Vendredi 16, plus de 10 000 personnes ont manifesté au cœur d’Amman aux cris de :  « La liberté vient de Dieu ! », « Abdallah ton temps est révolu ! », «  Le peuple veut la chute du régime ! ». Le cortège est parti de la mosquée Husseini et était encadré par les Frères musulmans.
Les Frères musulmans, qui ont conclu un accord avec le département 
d’État US et avec le Conseil de coopération du Golfe, sont déjà au 
pouvoir au Maroc, en Tunisie, en Libye, en Égypte, et à Gaza. En outre, 
ils contrôlent la toute nouvelle Coalition nationale syrienne. Ils 
ambitionnent de gouverner la Jordanie avec ou sans le roi Abdallah II.
Le plus célèbre des Frères musulmans jordanien est Khaled Mechaal, 
ancien chef de la branche politique du Hamas. Mechaal a vécu en exil de 
2001 à 2012 à Damas, sous la protection de l’État syrien. En février 
2012, il a soudain accusé le gouvernement de Bachar el-Assad de réprimer
 son propre peuple et a choisi de déménager au Qatar où l’émir Hamad 
al-Thani s’est montré particulièrement généreux avec lui.
Les troubles en Syrie sont-ils liés ?
En juin dernier, un accord de paix a été conclu à Genève par les 
grandes puissances. Toutefois, il a été immédiatement saboté par une 
faction US qui a organisé des fuites dans la presse à propos de 
l’implication occidentale dans les événements, forçant ainsi le 
médiateur Kofi Annan à démissionner. Cette même faction a alors par deux
 fois tenté d’en finir militairement en organisant deux attaques 
massives de Damas, le 18 juillet et le 26 septembre.

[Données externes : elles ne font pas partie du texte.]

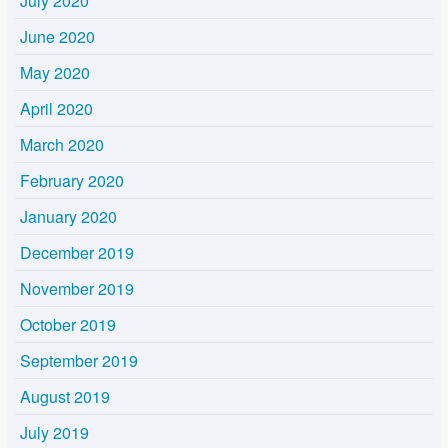
July 2020
June 2020
May 2020
April 2020
March 2020
February 2020
January 2020
December 2019
November 2019
October 2019
September 2019
August 2019
July 2019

Au vu de ces 
échecs, l’administration Obama est revenue à l’accord initial et s’est 
engagée à le mettre en œuvre après l’élection présidentielle et le 
changement de cabinet.
L’accord prévoit le déploiement d’une Force de paix des Nations 
Unies, principalement composée de contingents de l’Organisation du 
Traité de sécurité collective (OTSC). Cette force aurait pour mission de
 séparer les belligérants et d’arrêter les jihadistes étrangers 
introduits en Syrie. En laissant la Russie se réinstaller au 
Proche-Orient, Washington espère se soulager du fardeau de la sécurité 
d’Israël. La Russie veillerait à ce que l’État sioniste ne soit plus 
attaqué et à ce qu’il n’attaque plus personne. Le retrait militaire US 
du Proche-Orient pourrait donc se poursuivre et Washington retrouverait 
une marge de manœuvre qu’il a perdue du fait de son tête-à-tête 
permanent avec Tel-Aviv.
Dans cette perspective, les partisans de l’expansionnisme israélien 
doivent agir à Gaza, et éventuellement en Jordanie, avant le déploiement
 russe.
Quels sont les premières conclusions de la guerre en cours ?

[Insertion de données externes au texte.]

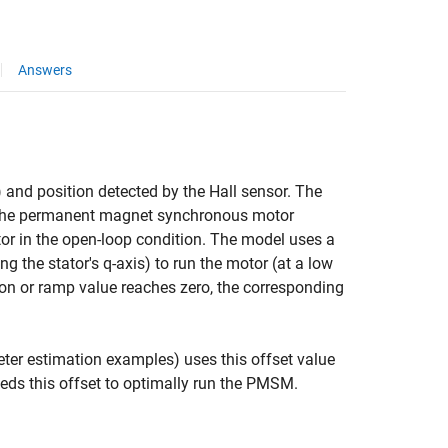
Answers
) and position detected by the Hall sensor. The
run the permanent magnet synchronous motor
or in the open-loop condition. The model uses a
ng the stator's q-axis) to run the motor (at a low
ion or ramp value reaches zero, the corresponding
meter estimation examples) uses this offset value
eeds this offset to optimally run the PMSM.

La guerre a mis à l’épreuve la défense anti-aérienne israélienne. 
L’État sioniste a investi plusieurs centaines de millions de dollars 
dans la création du « Dôme d’acier », un système capable d’intercepter toutes les roquettes et missiles tirés depuis Gaza ou le Sud du Liban.
Ce dispositif est apparu inopérant lorsque le Hezbollah a envoyé un 
drone survoler la centrale de Dimona ou lorsqu’il a testé des missiles 
sol-sol Fajr-5.
Durant les trois premiers jours de « Colonne de Nuées », le Hamas et le Jihad islamique ont riposté aux bombardements israéliens par des salves de roquettes et missiles. Le « Dôme d’acier »
 serait parvenu à intercepter 210 tirs sur un peu plus de 800. Cependant
 cette statistique ne signifie pas grand chose : le dispositif ne semble
 capable d’intercepter que des roquettes assez primitives, comme les 
Qassam, et être inadapté à tout armement un tant soit peu sophistiqué.